I am attempting to apply a KDE to my data which is structured as follows:
|x axis values|: 1, 2, 3, ...
|y axis values|: 5, 8, 10, ...
|coord point values|: 98, 35, 15, ...
I am able to apply the KDE to the X-Y coordinate pairs and estimate the distrubution of the points but this doesn't include the Coord-point Values.
So the question: Is there a way to estimate the KDE of the X-Y data points and also get a similar distribution on the Coordinate-point values?
Ideally, the output created would be two channel:
channel 1: The 2-D distribution of the X-Y coordinate pairs
channel 2: the 2-D estimated coord-point values on that same distribution
update:
In the code below, I attempted to solve my question, but the resulting output distribution 'gg' is too large as each point obtains some large distribution.

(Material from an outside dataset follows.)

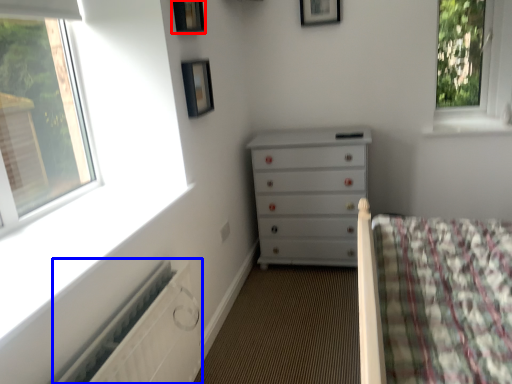 Question: Which point is closer to the camera, picture frame (highlighted by a red box) or radiator (highlighted by a blue box)?

Choices:
 (A) picture frame
 (B) radiator

Answer: (B)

Currently I'm unsure the best way to condense this, prehaps simply obtaining the max value should be enough?
def kde3D(x, y, z, bandwidth, xbins=60j, ybins=60j, zbins=180j, ** kwargs):
"""Build 3D kernel density estimate (KDE)."""
# create grid of sample locations (default: 100x100)
xx, yy, zz = np.mgrid[0:60:xbins,
0:60:ybins,
-180:180:zbins]
xy_sample = np.vstack([yy.ravel(), xx.ravel(),zz.ravel()]).T
xy_train = np.vstack([y, x, z]).T
kde_skl = KernelDensity(bandwidth=bandwidth, **kwargs)
kde_skl.fit(xy_train)
# score_samples() returns the log-likelihood of the samples
gamma = np.exp(kde_skl.score_samples(xy_sample)) # Compute the log-likelihood of each sample under the model.
gg = np.reshape(gamma, xx.shape)
return xx, yy, zz ,gg
Update 2:
I was able to solve the problem by using the output of the 3D KDE 'gg' By utilizing the argmax and max functions you can distil the output functions per pixel to its max value, which was good enough for the problem at hand. np.argmax for the coord-pair Value, and np.max for the probability distribution value at that point. As a result, you no longer have an NxNxM output, but a NxN.